- **RECORDS SHOWN**
---*---

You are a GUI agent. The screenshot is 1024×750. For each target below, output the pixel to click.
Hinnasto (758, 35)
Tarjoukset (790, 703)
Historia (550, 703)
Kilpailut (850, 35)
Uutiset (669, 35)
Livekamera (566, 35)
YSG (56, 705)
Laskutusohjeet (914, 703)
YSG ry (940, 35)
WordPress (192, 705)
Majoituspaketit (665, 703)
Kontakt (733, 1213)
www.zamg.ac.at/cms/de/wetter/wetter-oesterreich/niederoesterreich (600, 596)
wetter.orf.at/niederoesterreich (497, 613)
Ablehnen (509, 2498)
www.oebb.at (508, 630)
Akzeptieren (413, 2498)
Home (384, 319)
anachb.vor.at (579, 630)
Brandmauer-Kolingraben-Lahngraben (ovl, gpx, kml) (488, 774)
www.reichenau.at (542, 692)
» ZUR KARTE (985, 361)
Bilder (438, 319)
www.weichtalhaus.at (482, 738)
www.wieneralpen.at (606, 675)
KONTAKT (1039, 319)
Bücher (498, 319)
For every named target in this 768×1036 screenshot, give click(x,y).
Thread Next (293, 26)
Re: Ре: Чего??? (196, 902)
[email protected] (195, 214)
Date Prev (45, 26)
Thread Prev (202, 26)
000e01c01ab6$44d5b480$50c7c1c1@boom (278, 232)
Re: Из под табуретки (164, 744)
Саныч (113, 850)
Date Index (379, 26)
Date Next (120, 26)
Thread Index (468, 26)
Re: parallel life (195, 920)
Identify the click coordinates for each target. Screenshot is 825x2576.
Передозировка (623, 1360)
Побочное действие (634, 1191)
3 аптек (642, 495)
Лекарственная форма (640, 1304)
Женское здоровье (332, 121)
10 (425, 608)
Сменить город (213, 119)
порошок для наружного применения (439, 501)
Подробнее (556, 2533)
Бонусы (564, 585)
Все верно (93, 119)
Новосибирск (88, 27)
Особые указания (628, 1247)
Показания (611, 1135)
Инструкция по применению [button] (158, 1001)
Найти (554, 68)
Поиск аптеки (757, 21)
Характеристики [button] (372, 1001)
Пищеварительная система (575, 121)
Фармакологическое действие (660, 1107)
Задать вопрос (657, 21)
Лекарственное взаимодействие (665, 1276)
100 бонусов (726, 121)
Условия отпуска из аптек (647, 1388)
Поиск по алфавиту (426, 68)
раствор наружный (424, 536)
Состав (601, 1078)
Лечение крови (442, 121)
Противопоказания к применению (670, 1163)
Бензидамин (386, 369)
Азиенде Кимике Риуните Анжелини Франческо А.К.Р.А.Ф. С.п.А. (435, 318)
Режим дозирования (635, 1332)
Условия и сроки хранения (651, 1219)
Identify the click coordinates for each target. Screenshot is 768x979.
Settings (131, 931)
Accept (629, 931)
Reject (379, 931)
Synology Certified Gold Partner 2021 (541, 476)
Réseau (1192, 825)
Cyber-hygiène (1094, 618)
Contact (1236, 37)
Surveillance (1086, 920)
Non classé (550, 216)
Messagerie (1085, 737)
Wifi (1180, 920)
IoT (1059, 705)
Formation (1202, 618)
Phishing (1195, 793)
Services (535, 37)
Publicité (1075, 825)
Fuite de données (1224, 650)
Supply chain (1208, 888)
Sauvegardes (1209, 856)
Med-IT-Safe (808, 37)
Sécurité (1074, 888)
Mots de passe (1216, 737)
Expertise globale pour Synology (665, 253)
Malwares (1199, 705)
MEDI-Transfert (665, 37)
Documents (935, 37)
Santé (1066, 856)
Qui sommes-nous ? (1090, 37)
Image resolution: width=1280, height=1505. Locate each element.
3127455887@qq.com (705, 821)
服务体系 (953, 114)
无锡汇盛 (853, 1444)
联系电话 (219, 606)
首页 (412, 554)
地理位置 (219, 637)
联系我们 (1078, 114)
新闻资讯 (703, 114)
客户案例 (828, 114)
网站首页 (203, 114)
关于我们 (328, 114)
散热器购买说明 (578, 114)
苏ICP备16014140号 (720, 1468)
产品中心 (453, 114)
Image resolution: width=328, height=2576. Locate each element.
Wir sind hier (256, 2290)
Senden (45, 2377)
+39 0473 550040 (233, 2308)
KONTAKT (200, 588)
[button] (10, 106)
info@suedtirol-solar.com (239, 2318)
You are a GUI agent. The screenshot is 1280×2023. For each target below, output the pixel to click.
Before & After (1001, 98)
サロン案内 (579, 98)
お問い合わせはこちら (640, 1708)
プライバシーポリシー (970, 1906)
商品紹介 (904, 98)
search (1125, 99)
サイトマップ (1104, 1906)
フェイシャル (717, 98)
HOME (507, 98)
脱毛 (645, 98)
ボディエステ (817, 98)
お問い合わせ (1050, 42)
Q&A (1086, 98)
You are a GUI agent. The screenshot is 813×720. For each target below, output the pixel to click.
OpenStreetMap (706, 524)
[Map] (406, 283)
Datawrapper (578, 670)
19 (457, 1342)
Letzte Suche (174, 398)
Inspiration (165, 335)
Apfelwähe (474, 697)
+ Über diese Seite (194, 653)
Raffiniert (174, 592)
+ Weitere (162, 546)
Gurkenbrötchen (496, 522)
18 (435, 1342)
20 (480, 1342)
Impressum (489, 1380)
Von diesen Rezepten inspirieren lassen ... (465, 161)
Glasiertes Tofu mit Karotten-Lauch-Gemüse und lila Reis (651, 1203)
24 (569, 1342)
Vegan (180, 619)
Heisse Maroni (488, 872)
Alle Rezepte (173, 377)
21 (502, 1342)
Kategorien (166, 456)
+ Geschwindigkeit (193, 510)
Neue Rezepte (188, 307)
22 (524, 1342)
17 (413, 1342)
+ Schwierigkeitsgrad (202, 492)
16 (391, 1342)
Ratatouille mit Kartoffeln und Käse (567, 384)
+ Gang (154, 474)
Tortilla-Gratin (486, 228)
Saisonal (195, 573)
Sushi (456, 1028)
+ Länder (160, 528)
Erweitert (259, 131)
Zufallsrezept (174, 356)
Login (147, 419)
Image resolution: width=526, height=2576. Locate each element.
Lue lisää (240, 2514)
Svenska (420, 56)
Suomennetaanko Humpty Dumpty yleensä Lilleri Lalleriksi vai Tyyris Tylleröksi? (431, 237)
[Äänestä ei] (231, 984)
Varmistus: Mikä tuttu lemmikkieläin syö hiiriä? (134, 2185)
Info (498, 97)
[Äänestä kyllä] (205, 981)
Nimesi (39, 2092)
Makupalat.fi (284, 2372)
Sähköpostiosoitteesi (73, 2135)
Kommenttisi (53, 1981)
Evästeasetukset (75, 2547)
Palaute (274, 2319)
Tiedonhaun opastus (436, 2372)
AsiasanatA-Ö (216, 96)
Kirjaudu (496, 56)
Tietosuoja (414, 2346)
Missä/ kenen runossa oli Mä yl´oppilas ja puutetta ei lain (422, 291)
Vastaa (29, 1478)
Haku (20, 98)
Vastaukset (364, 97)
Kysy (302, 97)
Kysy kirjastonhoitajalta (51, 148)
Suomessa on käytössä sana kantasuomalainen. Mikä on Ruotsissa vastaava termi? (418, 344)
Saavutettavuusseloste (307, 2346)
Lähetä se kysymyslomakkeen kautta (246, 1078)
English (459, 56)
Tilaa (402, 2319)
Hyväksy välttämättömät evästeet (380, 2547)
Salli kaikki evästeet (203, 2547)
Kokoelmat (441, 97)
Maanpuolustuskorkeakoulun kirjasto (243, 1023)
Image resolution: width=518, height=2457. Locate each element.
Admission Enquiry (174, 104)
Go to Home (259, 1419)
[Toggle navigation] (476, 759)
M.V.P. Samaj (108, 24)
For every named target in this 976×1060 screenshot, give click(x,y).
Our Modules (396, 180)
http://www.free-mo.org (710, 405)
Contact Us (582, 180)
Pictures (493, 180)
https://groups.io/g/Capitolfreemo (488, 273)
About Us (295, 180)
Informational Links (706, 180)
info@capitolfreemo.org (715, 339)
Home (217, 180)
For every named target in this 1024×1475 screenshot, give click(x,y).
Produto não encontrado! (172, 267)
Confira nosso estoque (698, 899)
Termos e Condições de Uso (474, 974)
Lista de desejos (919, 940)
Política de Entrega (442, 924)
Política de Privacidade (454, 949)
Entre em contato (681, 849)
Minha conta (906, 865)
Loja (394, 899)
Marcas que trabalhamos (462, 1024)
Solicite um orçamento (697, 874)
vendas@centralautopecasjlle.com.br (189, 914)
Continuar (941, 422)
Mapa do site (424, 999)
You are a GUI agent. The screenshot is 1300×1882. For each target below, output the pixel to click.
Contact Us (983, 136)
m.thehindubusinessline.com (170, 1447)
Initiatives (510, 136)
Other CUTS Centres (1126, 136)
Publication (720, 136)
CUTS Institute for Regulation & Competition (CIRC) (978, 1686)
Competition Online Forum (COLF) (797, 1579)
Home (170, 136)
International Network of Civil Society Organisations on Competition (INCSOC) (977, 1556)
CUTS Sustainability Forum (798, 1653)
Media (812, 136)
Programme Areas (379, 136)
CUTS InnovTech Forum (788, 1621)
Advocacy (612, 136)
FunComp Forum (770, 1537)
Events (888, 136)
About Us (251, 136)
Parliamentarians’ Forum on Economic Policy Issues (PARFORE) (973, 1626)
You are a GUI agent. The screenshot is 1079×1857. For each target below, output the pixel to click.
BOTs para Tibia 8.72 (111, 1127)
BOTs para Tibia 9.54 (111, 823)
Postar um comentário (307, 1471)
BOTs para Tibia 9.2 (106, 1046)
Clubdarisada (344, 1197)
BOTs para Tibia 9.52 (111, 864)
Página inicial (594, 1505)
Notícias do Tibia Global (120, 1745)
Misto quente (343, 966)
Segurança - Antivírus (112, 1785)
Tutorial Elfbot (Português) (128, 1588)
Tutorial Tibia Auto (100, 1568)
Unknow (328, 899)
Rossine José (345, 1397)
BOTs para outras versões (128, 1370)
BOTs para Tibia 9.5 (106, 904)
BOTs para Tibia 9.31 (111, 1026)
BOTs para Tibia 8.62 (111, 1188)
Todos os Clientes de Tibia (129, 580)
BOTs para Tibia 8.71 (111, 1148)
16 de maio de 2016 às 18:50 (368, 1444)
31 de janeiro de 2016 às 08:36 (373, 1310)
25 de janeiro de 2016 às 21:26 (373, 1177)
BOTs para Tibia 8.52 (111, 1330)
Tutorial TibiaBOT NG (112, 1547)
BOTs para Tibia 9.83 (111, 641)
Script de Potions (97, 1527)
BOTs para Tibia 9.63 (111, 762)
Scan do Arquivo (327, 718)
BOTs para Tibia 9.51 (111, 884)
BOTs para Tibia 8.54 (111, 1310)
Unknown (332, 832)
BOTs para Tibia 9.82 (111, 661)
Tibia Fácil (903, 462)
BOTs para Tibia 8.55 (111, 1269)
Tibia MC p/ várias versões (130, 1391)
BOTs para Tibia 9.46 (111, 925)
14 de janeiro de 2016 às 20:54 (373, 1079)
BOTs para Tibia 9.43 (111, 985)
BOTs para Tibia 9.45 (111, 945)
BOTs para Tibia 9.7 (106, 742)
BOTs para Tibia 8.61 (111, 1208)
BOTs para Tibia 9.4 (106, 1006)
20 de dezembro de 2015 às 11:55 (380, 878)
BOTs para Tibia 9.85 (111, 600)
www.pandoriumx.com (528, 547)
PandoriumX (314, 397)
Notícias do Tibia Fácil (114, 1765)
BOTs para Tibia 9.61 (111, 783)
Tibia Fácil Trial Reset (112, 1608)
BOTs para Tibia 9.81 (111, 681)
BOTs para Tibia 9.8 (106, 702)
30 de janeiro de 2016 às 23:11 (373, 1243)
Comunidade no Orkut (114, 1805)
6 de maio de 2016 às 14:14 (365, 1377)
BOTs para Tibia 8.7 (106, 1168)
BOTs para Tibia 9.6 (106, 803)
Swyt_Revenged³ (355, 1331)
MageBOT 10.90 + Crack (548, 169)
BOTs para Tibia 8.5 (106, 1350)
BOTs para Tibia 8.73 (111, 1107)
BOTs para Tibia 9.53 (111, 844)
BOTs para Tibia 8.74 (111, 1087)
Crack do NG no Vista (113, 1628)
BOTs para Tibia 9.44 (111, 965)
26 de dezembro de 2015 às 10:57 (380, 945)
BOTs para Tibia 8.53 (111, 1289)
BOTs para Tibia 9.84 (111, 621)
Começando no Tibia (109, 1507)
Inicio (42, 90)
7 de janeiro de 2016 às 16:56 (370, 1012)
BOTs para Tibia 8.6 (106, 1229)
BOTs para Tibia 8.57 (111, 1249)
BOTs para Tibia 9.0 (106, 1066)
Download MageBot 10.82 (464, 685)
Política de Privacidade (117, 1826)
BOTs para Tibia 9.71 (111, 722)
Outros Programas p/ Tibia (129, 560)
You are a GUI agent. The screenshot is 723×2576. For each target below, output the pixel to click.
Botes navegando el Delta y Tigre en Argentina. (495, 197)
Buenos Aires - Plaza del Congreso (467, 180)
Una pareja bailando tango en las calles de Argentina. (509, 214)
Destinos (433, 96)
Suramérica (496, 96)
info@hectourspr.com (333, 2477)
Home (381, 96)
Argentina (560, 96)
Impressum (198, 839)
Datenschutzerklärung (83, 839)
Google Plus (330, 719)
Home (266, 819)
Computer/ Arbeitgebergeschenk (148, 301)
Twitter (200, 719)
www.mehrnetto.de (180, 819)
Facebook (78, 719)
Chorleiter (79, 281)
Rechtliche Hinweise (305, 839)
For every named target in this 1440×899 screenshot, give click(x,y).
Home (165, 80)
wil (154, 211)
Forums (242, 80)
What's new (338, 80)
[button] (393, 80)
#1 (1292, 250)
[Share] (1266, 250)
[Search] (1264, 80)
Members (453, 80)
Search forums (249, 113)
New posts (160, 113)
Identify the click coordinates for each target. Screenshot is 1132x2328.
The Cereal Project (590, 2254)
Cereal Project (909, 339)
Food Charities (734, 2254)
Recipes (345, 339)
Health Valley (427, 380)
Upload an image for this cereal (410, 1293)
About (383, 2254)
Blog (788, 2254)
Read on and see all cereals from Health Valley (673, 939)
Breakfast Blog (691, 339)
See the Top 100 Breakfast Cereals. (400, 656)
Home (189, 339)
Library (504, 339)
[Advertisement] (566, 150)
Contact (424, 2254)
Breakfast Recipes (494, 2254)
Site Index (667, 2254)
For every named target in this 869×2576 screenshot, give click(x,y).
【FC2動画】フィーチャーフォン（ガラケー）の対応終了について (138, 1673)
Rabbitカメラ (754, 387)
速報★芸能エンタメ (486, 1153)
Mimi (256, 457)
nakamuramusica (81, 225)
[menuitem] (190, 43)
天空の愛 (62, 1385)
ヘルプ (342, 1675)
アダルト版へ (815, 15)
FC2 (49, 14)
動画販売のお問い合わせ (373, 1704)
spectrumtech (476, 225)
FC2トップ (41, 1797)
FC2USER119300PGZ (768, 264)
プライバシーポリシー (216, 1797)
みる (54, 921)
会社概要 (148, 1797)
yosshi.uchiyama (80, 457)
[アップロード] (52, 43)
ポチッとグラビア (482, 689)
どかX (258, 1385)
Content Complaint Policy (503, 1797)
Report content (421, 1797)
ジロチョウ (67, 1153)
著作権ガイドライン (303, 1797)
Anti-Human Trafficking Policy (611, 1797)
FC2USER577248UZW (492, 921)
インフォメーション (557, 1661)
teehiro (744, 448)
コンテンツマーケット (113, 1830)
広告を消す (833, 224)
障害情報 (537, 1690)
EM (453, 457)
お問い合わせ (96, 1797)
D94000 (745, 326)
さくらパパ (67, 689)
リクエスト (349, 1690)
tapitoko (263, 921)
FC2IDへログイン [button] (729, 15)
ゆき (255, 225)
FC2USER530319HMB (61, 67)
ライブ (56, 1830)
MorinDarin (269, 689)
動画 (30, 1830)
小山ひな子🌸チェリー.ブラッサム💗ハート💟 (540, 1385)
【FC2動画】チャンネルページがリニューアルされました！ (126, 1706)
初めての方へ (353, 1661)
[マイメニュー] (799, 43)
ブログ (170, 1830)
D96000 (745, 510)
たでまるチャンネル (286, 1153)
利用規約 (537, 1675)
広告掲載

---*---

Here the job is to set down exactly the lines of the material above that fall between the one with "19 (457, 1342)" and the one with "Geschwindigkeit (193, 510)", inclusive, and nothing beyond them.

- **ANSWER FOR THIS EXERCISE**
19 (457, 1342)
Letzte Suche (174, 398)
Inspiration (165, 335)
Apfelwähe (474, 697)
+ Über diese Seite (194, 653)
Raffiniert (174, 592)
+ Weitere (162, 546)
Gurkenbrötchen (496, 522)
18 (435, 1342)
20 (480, 1342)
Impressum (489, 1380)
Von diesen Rezepten inspirieren lassen ... (465, 161)
Glasiertes Tofu mit Karotten-Lauch-Gemüse und lila Reis (651, 1203)
24 (569, 1342)
Vegan (180, 619)
Heisse Maroni (488, 872)
Alle Rezepte (173, 377)
21 (502, 1342)
Kategorien (166, 456)
+ Geschwindigkeit (193, 510)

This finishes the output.